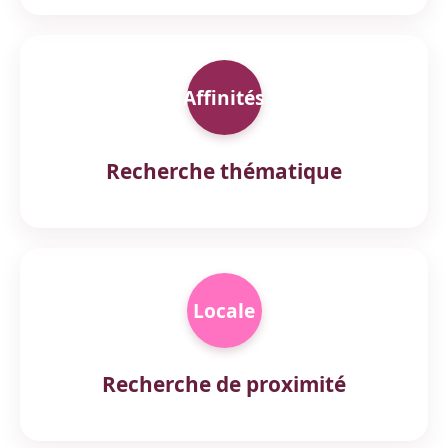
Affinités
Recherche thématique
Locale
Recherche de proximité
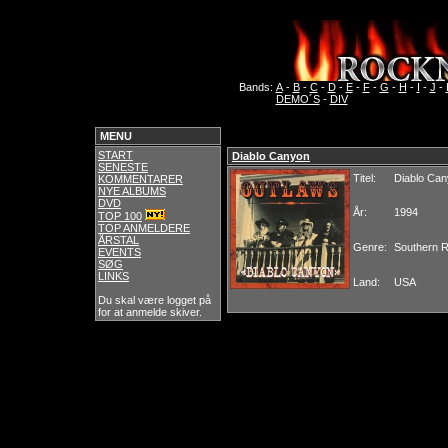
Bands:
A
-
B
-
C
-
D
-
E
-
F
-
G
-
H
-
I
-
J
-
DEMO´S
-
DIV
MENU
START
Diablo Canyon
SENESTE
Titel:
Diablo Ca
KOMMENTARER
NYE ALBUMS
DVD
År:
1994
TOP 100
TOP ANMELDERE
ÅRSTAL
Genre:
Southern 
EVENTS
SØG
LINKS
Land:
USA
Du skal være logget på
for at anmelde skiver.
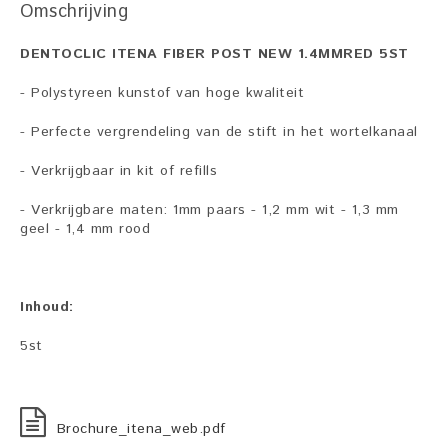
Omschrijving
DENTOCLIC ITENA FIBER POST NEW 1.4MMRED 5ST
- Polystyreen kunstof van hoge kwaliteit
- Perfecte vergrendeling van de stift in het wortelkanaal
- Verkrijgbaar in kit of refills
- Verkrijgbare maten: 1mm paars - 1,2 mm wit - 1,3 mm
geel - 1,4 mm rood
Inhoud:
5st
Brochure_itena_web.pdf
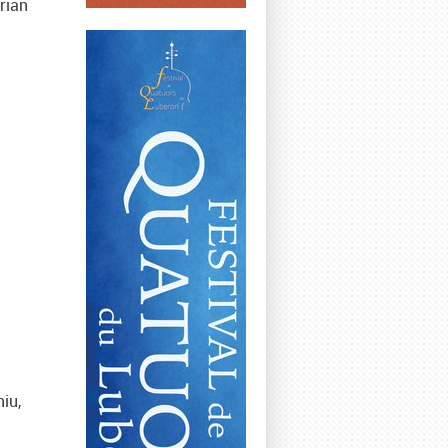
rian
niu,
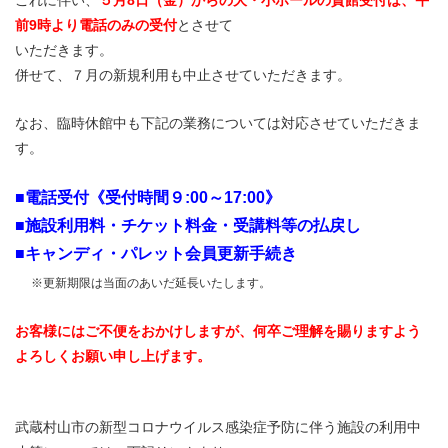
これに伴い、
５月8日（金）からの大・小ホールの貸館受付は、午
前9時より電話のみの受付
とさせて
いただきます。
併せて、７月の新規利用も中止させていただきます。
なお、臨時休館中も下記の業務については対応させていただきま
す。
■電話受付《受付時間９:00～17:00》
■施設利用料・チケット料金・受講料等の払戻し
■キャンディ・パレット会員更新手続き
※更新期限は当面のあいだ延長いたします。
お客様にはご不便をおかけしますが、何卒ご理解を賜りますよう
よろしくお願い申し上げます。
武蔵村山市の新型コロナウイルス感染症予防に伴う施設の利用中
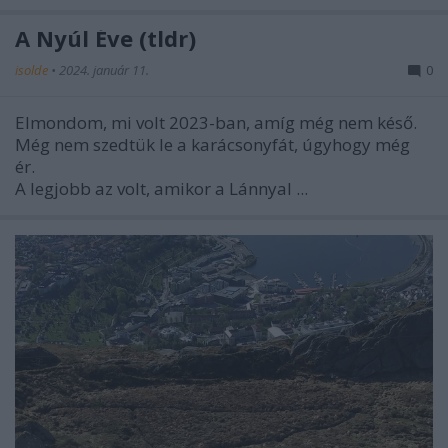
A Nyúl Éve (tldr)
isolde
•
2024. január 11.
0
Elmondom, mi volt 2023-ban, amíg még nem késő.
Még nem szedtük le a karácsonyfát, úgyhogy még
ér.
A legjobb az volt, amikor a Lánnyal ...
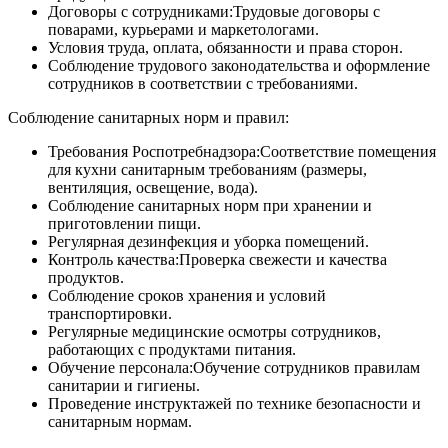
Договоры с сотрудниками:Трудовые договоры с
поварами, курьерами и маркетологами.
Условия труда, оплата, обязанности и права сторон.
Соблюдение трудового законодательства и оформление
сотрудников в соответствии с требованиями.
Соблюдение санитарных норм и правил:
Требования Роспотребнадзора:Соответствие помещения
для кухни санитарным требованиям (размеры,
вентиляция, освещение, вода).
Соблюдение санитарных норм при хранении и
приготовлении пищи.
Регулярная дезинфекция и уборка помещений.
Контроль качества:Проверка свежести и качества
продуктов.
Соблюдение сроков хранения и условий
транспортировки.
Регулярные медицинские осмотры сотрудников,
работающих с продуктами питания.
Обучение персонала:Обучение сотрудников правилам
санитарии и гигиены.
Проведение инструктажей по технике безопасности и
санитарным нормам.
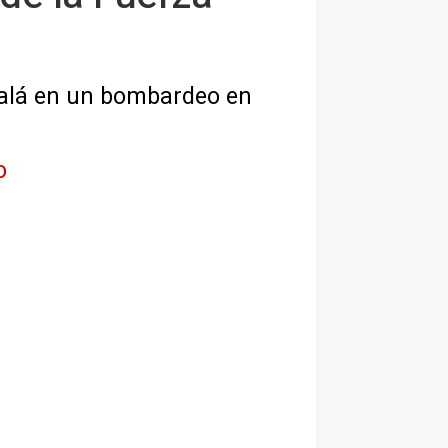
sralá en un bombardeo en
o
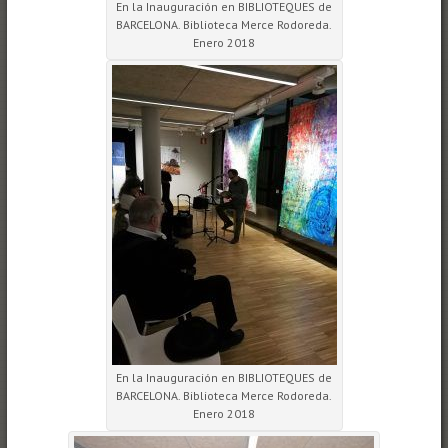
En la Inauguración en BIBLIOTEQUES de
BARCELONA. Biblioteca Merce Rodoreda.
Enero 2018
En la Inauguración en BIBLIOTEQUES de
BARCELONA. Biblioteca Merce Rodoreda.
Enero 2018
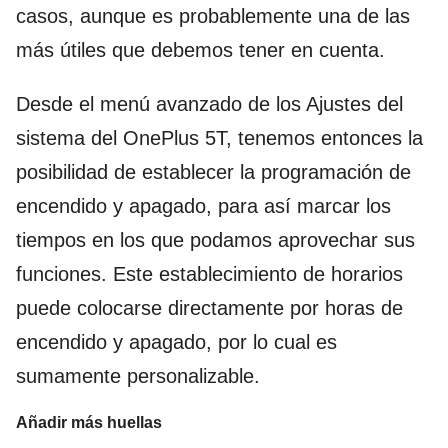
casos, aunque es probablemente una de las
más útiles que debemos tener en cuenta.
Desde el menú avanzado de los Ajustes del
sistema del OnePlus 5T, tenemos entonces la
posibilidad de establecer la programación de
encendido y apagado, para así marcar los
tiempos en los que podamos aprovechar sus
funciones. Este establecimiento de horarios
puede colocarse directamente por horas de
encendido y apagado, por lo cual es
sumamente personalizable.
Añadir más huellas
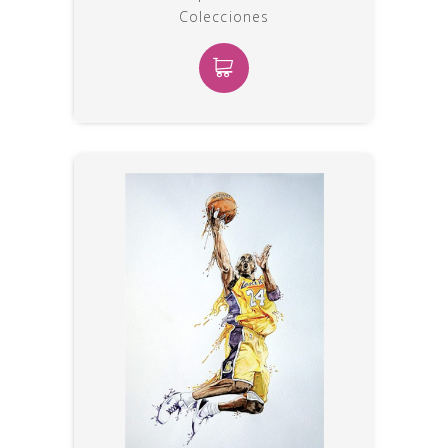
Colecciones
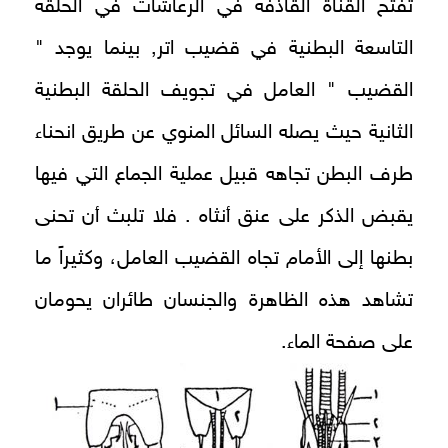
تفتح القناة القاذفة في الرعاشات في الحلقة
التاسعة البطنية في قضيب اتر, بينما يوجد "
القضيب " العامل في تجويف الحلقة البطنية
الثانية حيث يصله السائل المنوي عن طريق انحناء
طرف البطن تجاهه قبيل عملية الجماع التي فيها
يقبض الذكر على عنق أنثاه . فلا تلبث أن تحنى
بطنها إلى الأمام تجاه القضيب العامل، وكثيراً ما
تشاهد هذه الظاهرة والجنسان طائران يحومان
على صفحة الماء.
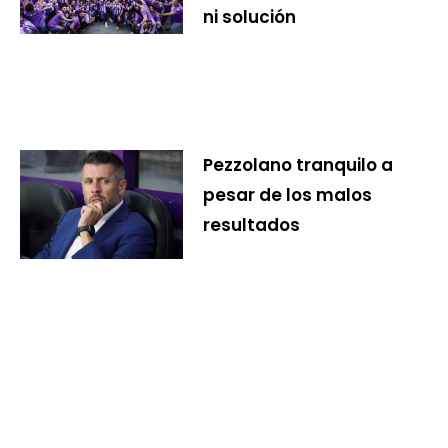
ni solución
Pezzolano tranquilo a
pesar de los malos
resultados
----
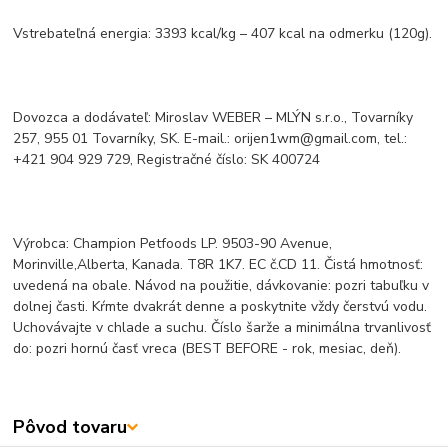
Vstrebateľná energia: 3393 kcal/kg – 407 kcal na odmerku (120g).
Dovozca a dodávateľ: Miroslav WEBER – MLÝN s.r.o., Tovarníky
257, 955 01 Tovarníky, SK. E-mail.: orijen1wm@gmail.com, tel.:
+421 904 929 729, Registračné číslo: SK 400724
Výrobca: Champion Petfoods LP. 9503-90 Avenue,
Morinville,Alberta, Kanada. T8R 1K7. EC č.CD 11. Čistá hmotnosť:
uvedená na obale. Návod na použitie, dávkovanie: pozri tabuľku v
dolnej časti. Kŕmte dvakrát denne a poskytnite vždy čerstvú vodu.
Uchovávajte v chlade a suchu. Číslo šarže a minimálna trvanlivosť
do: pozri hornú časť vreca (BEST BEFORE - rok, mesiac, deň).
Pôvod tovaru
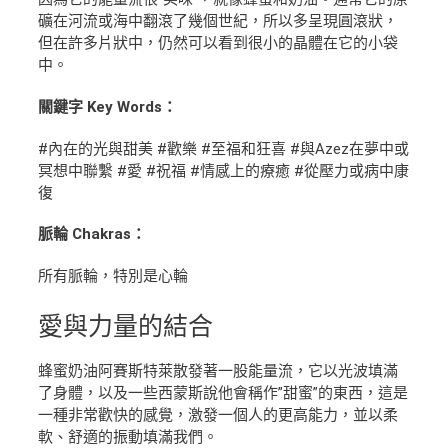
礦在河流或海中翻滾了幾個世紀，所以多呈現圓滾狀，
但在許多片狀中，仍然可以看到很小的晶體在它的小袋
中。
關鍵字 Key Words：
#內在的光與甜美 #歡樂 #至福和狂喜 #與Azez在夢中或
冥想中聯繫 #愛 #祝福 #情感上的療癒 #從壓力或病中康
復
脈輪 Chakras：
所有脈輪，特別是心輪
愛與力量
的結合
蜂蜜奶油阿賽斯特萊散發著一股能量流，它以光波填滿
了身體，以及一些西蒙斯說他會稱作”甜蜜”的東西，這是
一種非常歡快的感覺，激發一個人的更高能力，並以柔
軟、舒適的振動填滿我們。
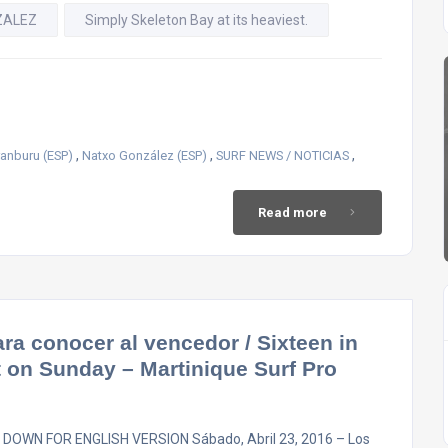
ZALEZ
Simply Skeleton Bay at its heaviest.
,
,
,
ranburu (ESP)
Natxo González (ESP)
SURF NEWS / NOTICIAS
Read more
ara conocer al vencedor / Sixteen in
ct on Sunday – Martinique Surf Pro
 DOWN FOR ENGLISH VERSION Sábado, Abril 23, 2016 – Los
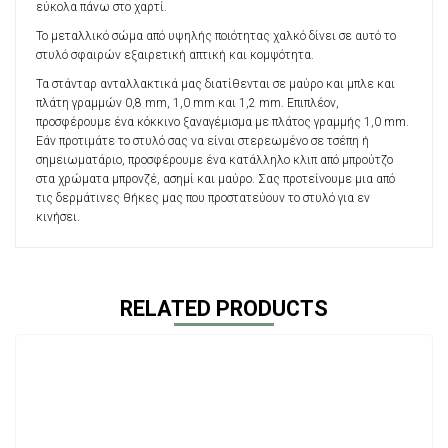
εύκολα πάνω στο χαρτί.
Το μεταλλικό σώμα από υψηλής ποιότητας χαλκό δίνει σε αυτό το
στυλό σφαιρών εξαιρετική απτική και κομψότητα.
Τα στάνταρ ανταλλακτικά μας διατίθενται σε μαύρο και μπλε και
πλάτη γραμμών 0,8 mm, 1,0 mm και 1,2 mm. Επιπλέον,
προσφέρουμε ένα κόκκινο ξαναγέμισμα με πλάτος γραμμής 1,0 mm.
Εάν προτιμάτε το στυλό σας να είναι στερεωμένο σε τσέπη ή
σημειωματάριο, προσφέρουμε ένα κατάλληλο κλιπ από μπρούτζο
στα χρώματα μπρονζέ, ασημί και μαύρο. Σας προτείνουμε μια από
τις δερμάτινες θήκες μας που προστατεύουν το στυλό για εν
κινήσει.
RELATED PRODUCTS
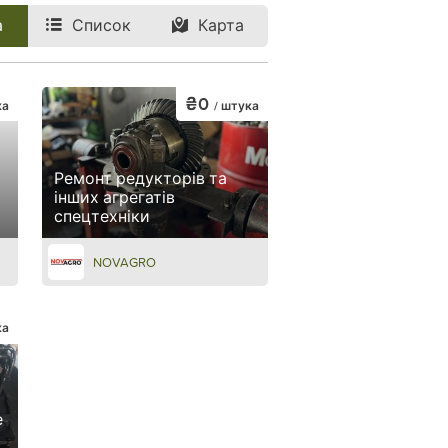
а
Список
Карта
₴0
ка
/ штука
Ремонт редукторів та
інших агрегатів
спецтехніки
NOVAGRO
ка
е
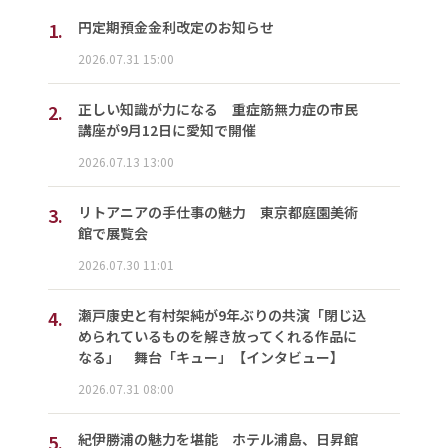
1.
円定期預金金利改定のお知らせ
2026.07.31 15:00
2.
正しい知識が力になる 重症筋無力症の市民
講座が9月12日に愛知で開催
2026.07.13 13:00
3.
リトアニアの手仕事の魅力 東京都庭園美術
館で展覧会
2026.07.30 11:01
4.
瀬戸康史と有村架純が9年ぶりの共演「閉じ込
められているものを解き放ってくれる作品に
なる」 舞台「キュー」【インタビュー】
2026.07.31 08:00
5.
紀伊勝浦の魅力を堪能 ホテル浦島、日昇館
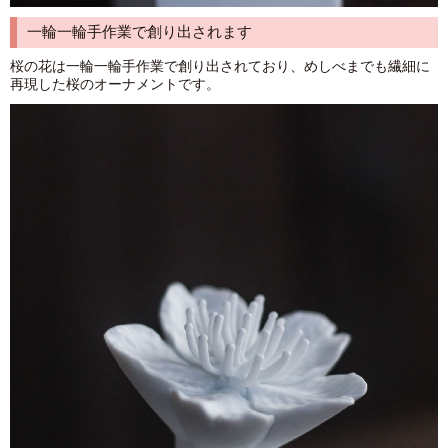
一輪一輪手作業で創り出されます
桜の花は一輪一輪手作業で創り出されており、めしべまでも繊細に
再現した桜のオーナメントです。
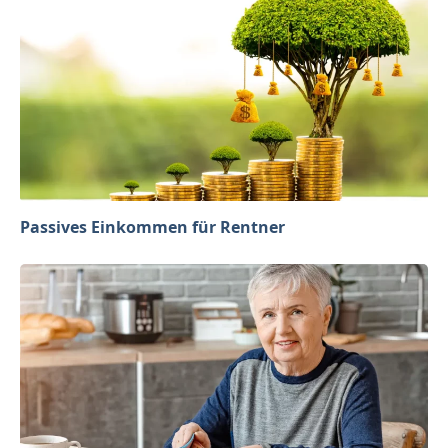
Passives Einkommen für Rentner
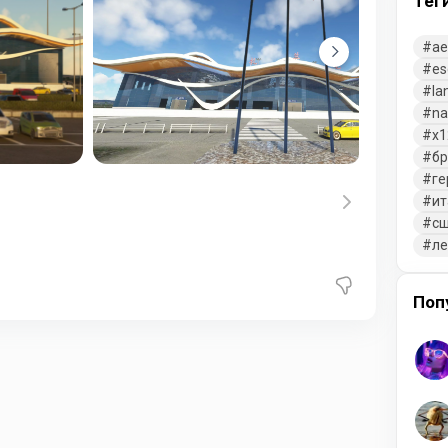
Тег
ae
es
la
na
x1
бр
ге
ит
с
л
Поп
----
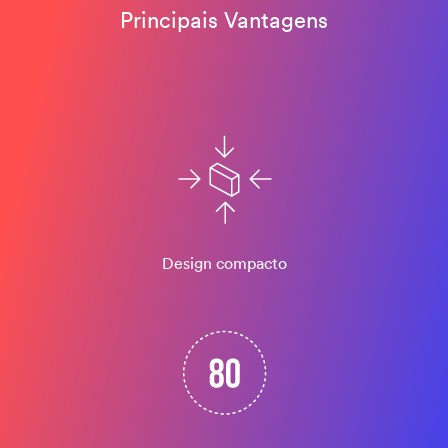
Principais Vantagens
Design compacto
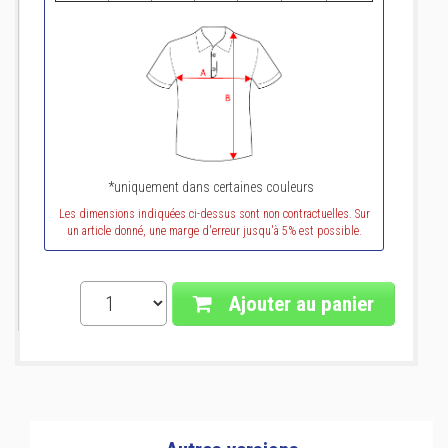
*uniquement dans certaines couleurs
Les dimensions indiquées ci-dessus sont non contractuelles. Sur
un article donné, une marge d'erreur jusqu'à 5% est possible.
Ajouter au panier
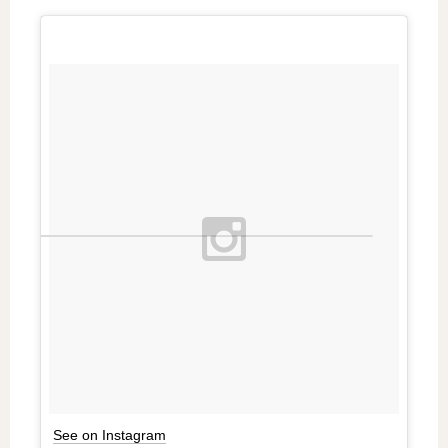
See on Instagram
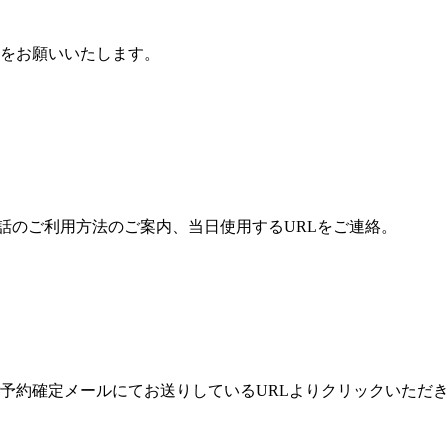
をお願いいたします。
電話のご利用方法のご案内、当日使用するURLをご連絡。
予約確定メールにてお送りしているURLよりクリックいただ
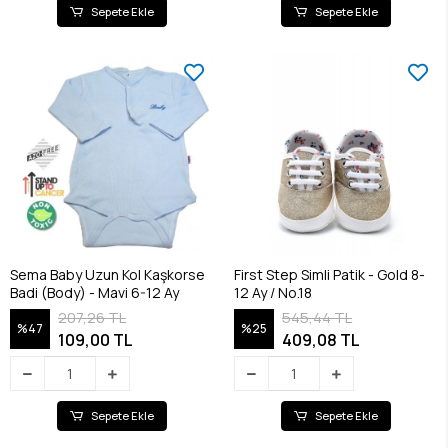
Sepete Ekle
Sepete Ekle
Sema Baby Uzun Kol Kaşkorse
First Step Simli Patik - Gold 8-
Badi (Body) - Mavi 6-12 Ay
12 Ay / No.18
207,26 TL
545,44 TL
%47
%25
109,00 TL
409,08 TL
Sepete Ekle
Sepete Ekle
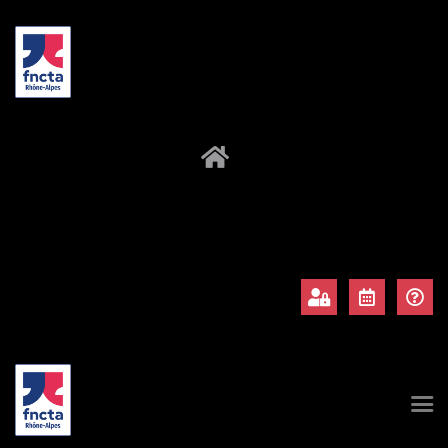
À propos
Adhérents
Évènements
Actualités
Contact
----
● **EXERCISE DESCRIPTION**
Starting at the line above that contains "Brochure_itena_web.pdf", transcribe every line exactly through the line that contains "Условия труда, оплата, обязанности", including that last one, and skip the pictures.

● **SOLUTION TO THE EXERCISE**
Brochure_itena_web.pdf
rian
niu,
これに伴い、
５月8日（金）からの大・小ホールの貸館受付は、午
前9時より電話のみの受付
とさせて
いただきます。
併せて、７月の新規利用も中止させていただきます。
なお、臨時休館中も下記の業務については対応させていただきま
す。
■電話受付《受付時間９:00～17:00》
■施設利用料・チケット料金・受講料等の払戻し
■キャンディ・パレット会員更新手続き
※更新期限は当面のあいだ延長いたします。
お客様にはご不便をおかけしますが、何卒ご理解を賜りますよう
よろしくお願い申し上げます。
武蔵村山市の新型コロナウイルス感染症予防に伴う施設の利用中
A Nyúl Éve (tldr)
isolde
•
2024. január 11.
0
Elmondom, mi volt 2023-ban, amíg még nem késő.
Még nem szedtük le a karácsonyfát, úgyhogy még
ér.
A legjobb az volt, amikor a Lánnyal ...
Договоры с сотрудниками:Трудовые договоры с
поварами, курьерами и маркетологами.
Условия труда, оплата, обязанности и права сторон.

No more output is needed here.